Für die Behandlung von Tumoren der Hypophyse und benachbarter Strukturen der Sella turcica ist eine interdisziplinäre, hoch spezialisierte, auf den individuellen Patienten abgestimmte Diagnostik und Therapie essentiell. Dabei kommt der perioperativen endokrinologischen Betreuung und der neurochirurgischen Tumorentfernung eine entscheidende Rolle zu. Alternative bzw. komplementäre Verfahren wie die fraktionierte Bestrahlung oder die Radiochirurgie müssen in einem langfristigen Behandlungskonzept miteinander abgestimmt werden.
Man unterscheidet unterschiedliche Prozesse im Bereich der Hypophyse:
Hormonaktive und -inaktive Adenome
Hypophysenkarzinome (sehr selten)
Selläre Metastasen (selten)
Mißbildungstumoren (Kraniopharyngeome)
Anlagestörungen (Zysten der Rathke´schen Tasche
Entzündungen (Hypophysitis, Hypophysenabszess)
Diagnostik
Tumoren im Bereich der Hirnanhangsdrüse können zu Über- oder Unterfunktionen unterschiedlicher Hormonachsen führen. Deshalb müssen diese Patienten von einem spezialisierten Endokrinologen langfristig betreut werden. Die meisten Hormonstörungen können medikamentös behandelt werden.
Typische hormonaktive Tumoren, die zu einer Übersekretion führen sind:
Das Prolaktinom
Das ACTH produzierende Adenom (M. Cushing)
Das STH- produzierende Adenom
Das TSH-produzierende Adenom (selten)
Das Gonadotropin-produzierende Adenom (selten)
Zusätzlich können diese Prozesse bei progredientem Größenwachstum durch eine lokale Raumforderung klinisch symptomatisch werden.
Typische Symptome sind:
Kopfschmerzen
Sehstörungen (Störungen der Sehkraft und des Gesichtsfeld)
Doppelbilder
Gesichtsschmerzen
Diagnostik der Wahl für hypophysäre Prozesse ist heute ein MRT ohne und mit Kontrastmittel in 3 Schnittebenen, gelegentlich ergänzt durch eine MR-Angiographie. Präoperativ können zusätzlich ein Schädelbasis-CT, eine CT-Angiographie oder selten eine Digitale Subtraktionsangiographie nötig werden.
Therapie
Die neurochirurgische Intervention ist die Primärtherapie nahezu aller hormonaktiver Tumore im Hypophysenbereich ist oder hormoninaktiver Tumore mit lokaler Raumforderung. Lediglich Prolaktinome werden in der Regel primär medikamentös durch den Endokrinologen betreut.
Sehr selten kann vor allem bei hormoninaktiven Adenomen oder Prolaktinomen, eine akute Größenzunahme durch eine Einblutung oder Nekrose entstehen. Man spricht dann von einer Hypophysenapoplexie. Neben einer Kompression des Chiasmas mit teilweise hochgradiger Visusstörung bis hin zum Visusverlust, können heftige Kopfschmerzen, Übelkeit, Erbrechen und Zeichen der meningealen Reizung (bei begleitender Subarachnoidalblutung), eine Addison-Krise, ein Diabetes insipidus oder selten (bei Einblutung in den Hypothalamus) Bewusstseinsstörungen auftreten.

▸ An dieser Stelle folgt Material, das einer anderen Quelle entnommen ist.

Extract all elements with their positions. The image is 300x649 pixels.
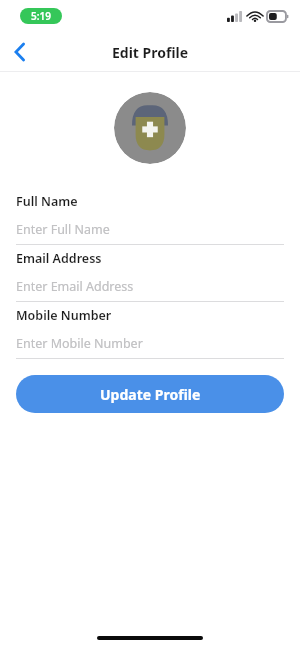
staticText: Enter Email Address	[16, 278, 134, 295]
button[interactable]: Change profile photo	[114, 92, 186, 164]
staticText: 5:19	[31, 9, 51, 23]
staticText: Email Address	[16, 250, 102, 267]
staticText: Mobile Number	[16, 307, 112, 324]
button[interactable]: Update Profile	[16, 375, 284, 413]
staticText: Edit Profile	[112, 43, 189, 62]
staticText: Enter Full Name	[16, 221, 110, 238]
staticText: Enter Mobile Number	[16, 335, 143, 352]
button[interactable]: Mobile Number	[0, 302, 300, 359]
button[interactable]: Email Address	[0, 245, 300, 302]
staticText: Full Name	[16, 193, 78, 210]
button[interactable]: Full Name	[0, 188, 300, 245]
button[interactable]: Back	[0, 32, 40, 72]
staticText: Update Profile	[100, 385, 201, 404]
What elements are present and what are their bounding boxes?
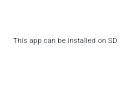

Eine Hypophysenapoplexie stellt einen neurochirurgischen Notfall dar. Nur eine rasche operative Entlastung kann zu einem Rückgang der Visusstörung führen.

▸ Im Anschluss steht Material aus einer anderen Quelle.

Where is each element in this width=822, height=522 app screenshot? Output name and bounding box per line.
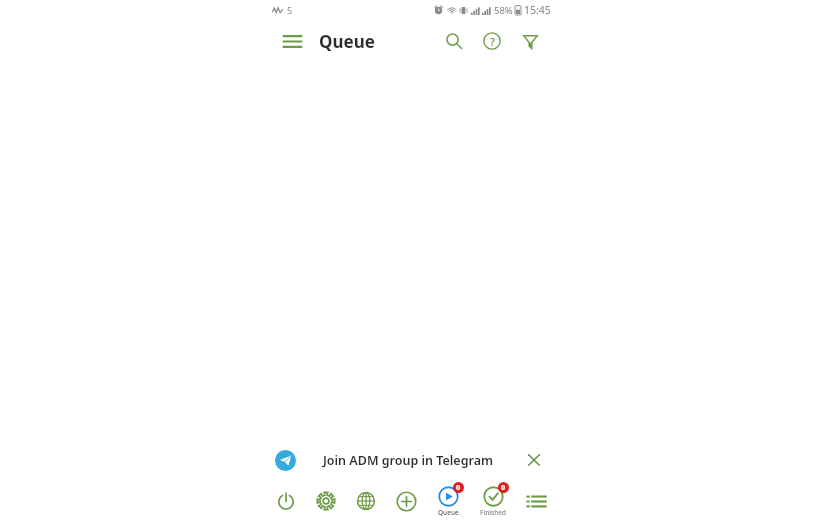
button[interactable]: Power [267, 480, 305, 522]
staticText: 5 [287, 4, 293, 16]
button[interactable]: Browser [347, 480, 385, 522]
staticText: 0 [456, 483, 461, 493]
staticText: ? [490, 34, 495, 49]
button[interactable]: Add download [387, 480, 425, 522]
staticText: 15:45 [524, 3, 551, 17]
button[interactable]: Open navigation menu [275, 24, 309, 58]
button[interactable]: Filter [513, 24, 547, 58]
staticText: 58% [494, 4, 513, 17]
staticText: Join ADM group in Telegram [323, 452, 493, 469]
button[interactable]: Settings [307, 480, 345, 522]
button[interactable]: Close banner [521, 447, 547, 473]
button[interactable]: 0 [471, 480, 515, 522]
button[interactable]: Join ADM group in Telegram [265, 440, 557, 480]
button[interactable]: More [517, 480, 555, 522]
staticText: Queue [438, 508, 459, 517]
staticText: 0 [501, 483, 506, 493]
button[interactable]: Search [437, 24, 471, 58]
staticText: Queue [319, 30, 375, 53]
staticText: Finished [480, 508, 507, 517]
button[interactable]: 0 [427, 480, 469, 522]
button[interactable]: Help [475, 24, 509, 58]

Die Operationen werden mikrochirurgisch, endoskopisch oder kombiniert, transnasal teilweise mit Hilfe der Neuronavigation (v.a. bei Rezidiven) durchgeführt. Die endoskopischen Operationen werden gemeinsam von der Klinik für Hals-Nasen-Ohrenheilkunde und Neurochirurgie durchgeführt. Bei großen parasellären Ausdehnungen wird der transkranielle Zugang gewählt.
Für die prä-, intra-und postoperative Hormonsubstitution besteht am Hormonzentrum eine gemeinsam ausgearbeitetes SOP (standard operating procedure) zur Verfügung.
Bestrahlung
Insbesondere für Patienten mit malignen Tumoren der Hypophysenregion oder Rezidive gutartiger Tumore stehen strahlentherapeutische Verfahren zur Verfügung. Abhängig von der Größe und Lage des Tumors und der Tumorbiologie kommt eine fraktionierte Bestrahlung oder eine radiochirurgische Maßnahme mit dem Linearbeschleuniger oder dem Cyberknife in Frage.